▶ **Problem requirements**
Go through the entries one line at a time, and gather every line that has the word "Zagłębie".

Records provided: Begin

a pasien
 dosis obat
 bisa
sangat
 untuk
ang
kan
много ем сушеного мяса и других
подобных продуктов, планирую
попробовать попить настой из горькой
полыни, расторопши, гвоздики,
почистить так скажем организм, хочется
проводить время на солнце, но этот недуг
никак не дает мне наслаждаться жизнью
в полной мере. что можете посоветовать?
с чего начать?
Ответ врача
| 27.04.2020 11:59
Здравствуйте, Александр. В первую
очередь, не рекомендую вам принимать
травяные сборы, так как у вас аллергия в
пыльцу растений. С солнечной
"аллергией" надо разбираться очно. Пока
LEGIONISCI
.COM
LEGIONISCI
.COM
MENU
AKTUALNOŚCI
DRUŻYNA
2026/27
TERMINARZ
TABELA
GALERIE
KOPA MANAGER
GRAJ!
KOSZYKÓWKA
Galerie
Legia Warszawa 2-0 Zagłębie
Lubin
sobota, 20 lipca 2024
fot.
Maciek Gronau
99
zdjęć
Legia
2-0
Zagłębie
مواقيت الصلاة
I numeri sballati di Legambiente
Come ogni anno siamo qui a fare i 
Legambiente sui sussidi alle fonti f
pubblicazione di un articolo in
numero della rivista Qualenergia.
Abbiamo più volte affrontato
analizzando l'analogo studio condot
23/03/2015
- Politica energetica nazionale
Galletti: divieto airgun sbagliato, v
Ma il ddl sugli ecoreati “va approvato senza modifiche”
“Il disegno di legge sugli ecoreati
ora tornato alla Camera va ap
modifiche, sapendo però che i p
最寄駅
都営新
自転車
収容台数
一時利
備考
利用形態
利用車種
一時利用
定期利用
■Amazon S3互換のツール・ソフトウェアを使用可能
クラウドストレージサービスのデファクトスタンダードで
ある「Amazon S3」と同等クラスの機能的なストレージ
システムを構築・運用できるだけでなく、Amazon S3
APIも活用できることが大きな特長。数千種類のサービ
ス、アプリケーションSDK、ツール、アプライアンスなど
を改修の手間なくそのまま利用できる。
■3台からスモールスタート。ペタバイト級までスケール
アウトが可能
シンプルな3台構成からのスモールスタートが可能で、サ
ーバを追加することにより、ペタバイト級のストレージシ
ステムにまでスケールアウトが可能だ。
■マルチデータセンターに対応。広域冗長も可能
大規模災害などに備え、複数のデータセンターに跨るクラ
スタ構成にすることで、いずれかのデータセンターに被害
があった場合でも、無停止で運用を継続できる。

Records provided: End

▶ **Response below**
Legia Warszawa 2-0 Zagłębie
Zagłębie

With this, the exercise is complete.